1. ## two limit problems

please, Im having trouble finding these as x goes to infinity

$sqrt(2x+1)/x+4$ limit is 0 and $sqrt(x^2 + 2x) - x$ limit is 1

for the first I take both sides by 1/x but end up getting $sqrt(2)/1$ and for the second im unsure. i have the answers because of the back of the book but I dont know how to get them

2. $\frac{\sqrt{2x+1}}{x+4} =$

$\frac{\frac{\sqrt{2x+1}}{x}}{\frac{x+4}{x}} =$

$\frac{\frac{\sqrt{2x+1}}{\sqrt{x^2}}}{\frac{x+4}{x }} =$

$\frac{\sqrt{\frac{2}{x}+\frac{1}{x^2}}}{1 + \frac{4}{x}}$

now take the limit.

$(\sqrt{x^2 + 2x} - x) \cdot \frac{\sqrt{x^2 + 2x} + x}{\sqrt{x^2 + 2x} + x} =$

$\frac{(x^2 + 2x) - x^2}{\sqrt{x^2 + 2x} + x} =$

$\frac{2x}{\sqrt{x^2 + 2x} + x} =$

$\frac{2}{\sqrt{1 + \frac{2}{x}} + 1}$

now take the limit.

3. thank you that helped me a lot

4. Skeeter,

Could you use l'Hopital's Rule for the first problem instead? I tried it and got the same answer.
Thanks!

5. yes, L'Hopital will work on that problem.

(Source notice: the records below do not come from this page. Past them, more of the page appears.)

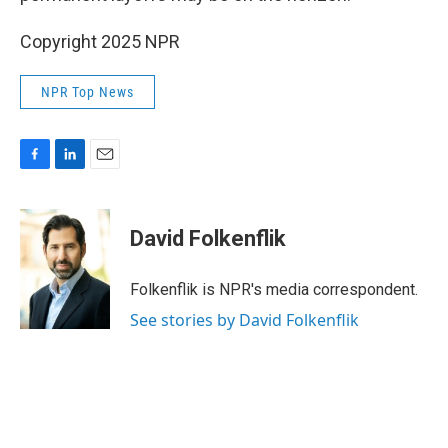
Copyright 2025 NPR
NPR Top News
F
L
E
a
i
m
c
n
a
e
k
i
David Folkenflik
b
e
l
o
d
o
I
Folkenflik is NPR's media correspondent.
k
n
See stories by David Folkenflik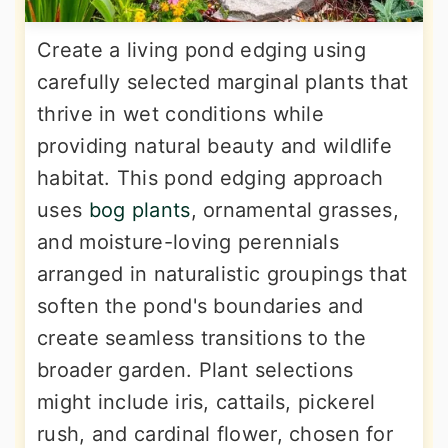
Create a living pond edging using
carefully selected marginal plants that
thrive in wet conditions while
providing natural beauty and wildlife
habitat. This pond edging approach
uses
bog plants
, ornamental grasses,
and moisture-loving perennials
arranged in naturalistic groupings that
soften the pond's boundaries and
create seamless transitions to the
broader garden. Plant selections
might include iris, cattails, pickerel
rush, and cardinal flower, chosen for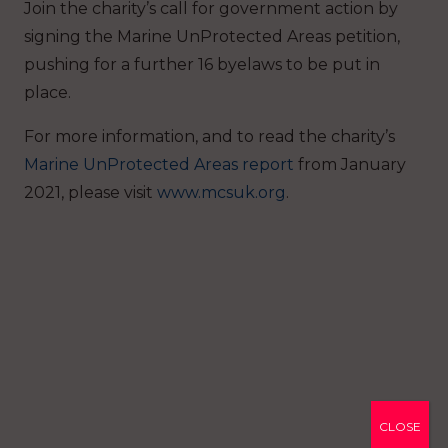
Join the charity’s call for government action by
signing the Marine UnProtected Areas petition,
pushing for a further 16 byelaws to be put in
place.
For more information, and to read the charity’s
Marine UnProtected Areas report
from January
2021, please visit
www.mcsuk.org
.
CLOSE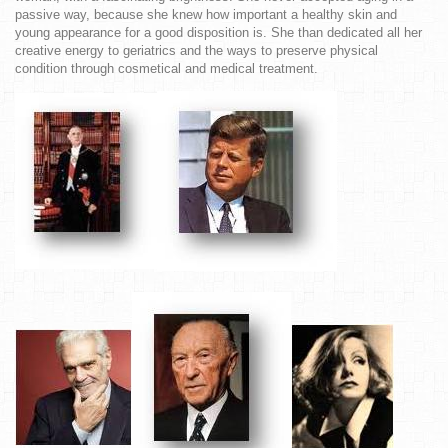
passive way, because she knew how important a healthy skin and
young appearance for a good disposition is. She than dedicated all her
creative energy to geriatrics and the ways to preserve physical
condition through cosmetical and medical treatment.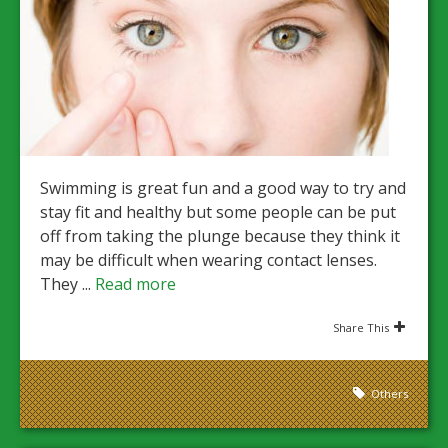
Swimming is great fun and a good way to try and
stay fit and healthy but some people can be put
off from taking the plunge because they think it
may be difficult when wearing contact lenses.
They ...
Read more
Share This
Others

however, consider this limit ...

$\lim_{x \to \infty} \frac{x}{\sqrt{x^2+1}}$

it's easy to see the limit is 1, but try using L'Hopital and see what happens.

6. The $x^2$ and the square root in the denominator is what causes problems using l"Hopital for this one right?